Cosalá experiences much greater diurnal temperature variations than most Tropical Wet and Dry climates, especially during the winter months, where temperatures regularly drop as low as 10C in January and February (compare this to Mazatlán, located about 1 degree south, inside the Tropic of Cancer, where nighttime temperatures in January and February are about 15C on average). Daytime temperatures also tend to be hotter than most locations further south (highs approaching 37C in May/Jun, compared to 30C-33C for Mazatlán), and as such, Cosala's climate behaves more similarly to a semi-arid climate, in this regard, than a truly tropical climate. The record low temperature of 1C, is also substantially colder than Mazatlan's 7.5C.

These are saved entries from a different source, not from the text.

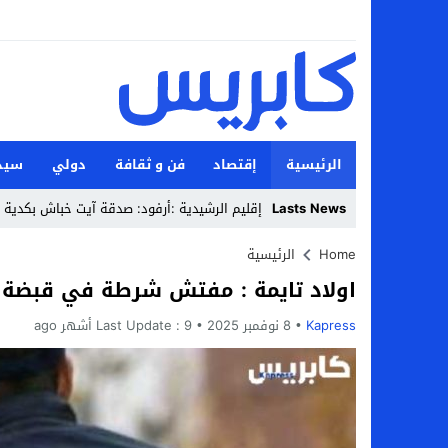
الرئيسية
إقتصاد
فن و ثقافة
دولي
سيد
_
Lasts News
Stop
Home
الرئيسية
اولاد تايمة : مفتش شرطة في قبضة ا
Previous
Kapress
8 نوفمبر 2025
Next
9 أشهر ago
Last Update :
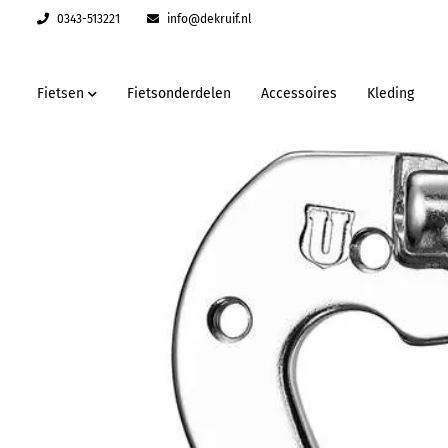
0343-513221
info@dekruif.nl
Fietsen
Fietsonderdelen
Accessoires
Kleding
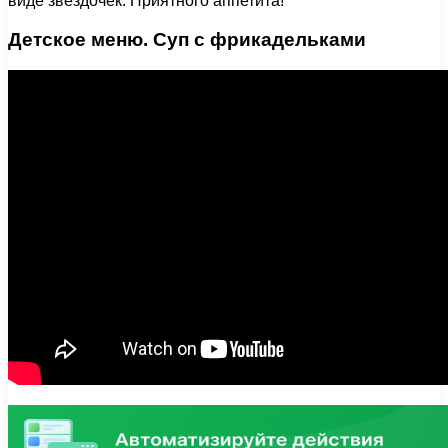
виде звездочек. Приятного аппетита!
Детское меню. Суп с фрикадельками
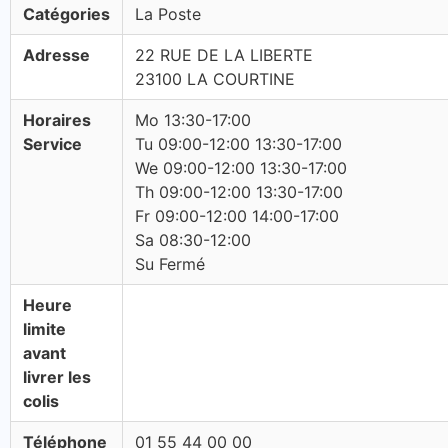
Catégories
La Poste
Adresse
22 RUE DE LA LIBERTE
23100 LA COURTINE
Horaires
Mo 13:30-17:00
Service
Tu 09:00-12:00 13:30-17:00
We 09:00-12:00 13:30-17:00
Th 09:00-12:00 13:30-17:00
Fr 09:00-12:00 14:00-17:00
Sa 08:30-12:00
Su Fermé
Heure
limite
avant
livrer les
colis
Téléphone
01 55 44 00 00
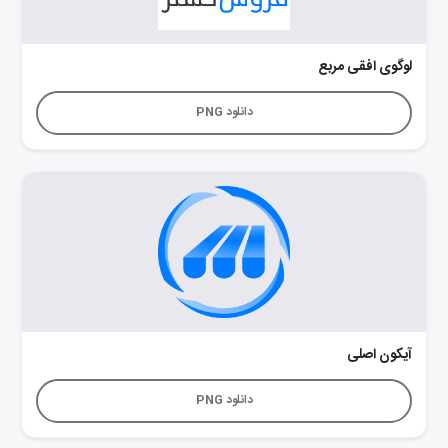
لوگوی افقی مربع
دانلود PNG
آیکون اصلی
دانلود PNG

Climate data for Cosalá (1951–2010)
| Month | Jan | Feb | Mar | Apr | May | Jun | Jul | Aug | Sep | Oct | Nov | Dec | Year |
| Record high °C (°F) | 44.0 (111.2) | 42.0 (107.6) | 44.0 (111.2) | 43.0 (109.4) | 43.0 (109.4) | 43.0 (109.4) | 41.0 (105.8) | 40.0 (104.0) | 40.0 (104.0) | 45.0 (113.0) | 43.0 (109.4) | 43.0 (109.4) | 45.0 (113.0) |
| Mean daily maximum °C (°F) | 28.1 (82.6) | 30.2 (86.4) | 32.9 (91.2) | 35.6 (96.1) | 37.3 (99.1) | 36.5 (97.7) | 33.8 (92.8) | 33.2 (91.8) | 32.9 (91.2) | 32.9 (91.2) | 31.3 (88.3) | 28.3 (82.9) | 32.8 (91.0) |
| Daily mean °C (°F) | 19.3 (66.7) | 20.3 (68.5) | 22.2 (72.0) | 24.9 (76.8) | 27.3 (81.1) | 29.4 (84.9) | 28.2 (82.8) | 27.8 (82.0) | 27.5 (81.5) | 26.0 (78.8) | 22.5 (72.5) | 20.0 (68.0) | 24.6 (76.3) |
| Mean daily minimum °C (°F) | 10.4 (50.7) | 10.4 (50.7) | 11.6 (52.9) | 14.3 (57.7) | 17.3 (63.1) | 22.2 (72.0) | 22.7 (72.9) | 22.4 (72.3) | 22.2 (72.0) | 19.1 (66.4) | 13.7 (56.7) | 11.6 (52.9) | 16.5 (61.7) |
| Record low °C (°F) | 3.0 (37.4) | 1.0 (33.8) | 3.0 (37.4) | 4.0 (39.2) | 9.0 (48.2) | 15.0 (59.0) | 15.0 (59.0) | 15.0 (59.0) | 13.5 (56.3) | 5.0 (41.0) | 4.0 (39.2) | 3.0 (37.4) | 1.0 (33.8) |
| Average precipitation mm (inches) | 24.6 (0.97) | 13.9 (0.55) | 10.3 (0.41) | 5.1 (0.20) | 5.4 (0.21) | 117.7 (4.63) | 293.3 (11.55) | 257.6 (10.14) | 185.5 (7.30) | 84.2 (3.31) | 34.1 (1.34) | 52.0 (2.05) | 1,083.7 (42.67) |
| Average precipitation days (≥ 0.1 mm) | 2.0 | 1.1 | 0.8 | 0.4 | 0.4 | 5.3 | 17.6 | 16.3 | 11.8 | 3.6 | 1.7 | 3.3 | 64.3 |
Source: Servicio Meteorológico Nacional

== Attractions ==

- The Gruta México, a giant cave with stalactites and stalagmites
- The Santa Ursula Temple, built in the 18th century which represents the most significant church of Cosalá
- The Museum of Mining and History, unique in the country because it traces the mining history of the State with collections of:
  - documents
  - old photographs
  - pre-Hispanic and colonial metallic objects
  - mineral samples
  - books
  - weapons
  - carriages and horseshoes from the 18th and 19th centuries

Cosalá, Sinaloa, was named a "Pueblo Mágico" in 2005 for its natural environment, cultural riches, and historical relevance.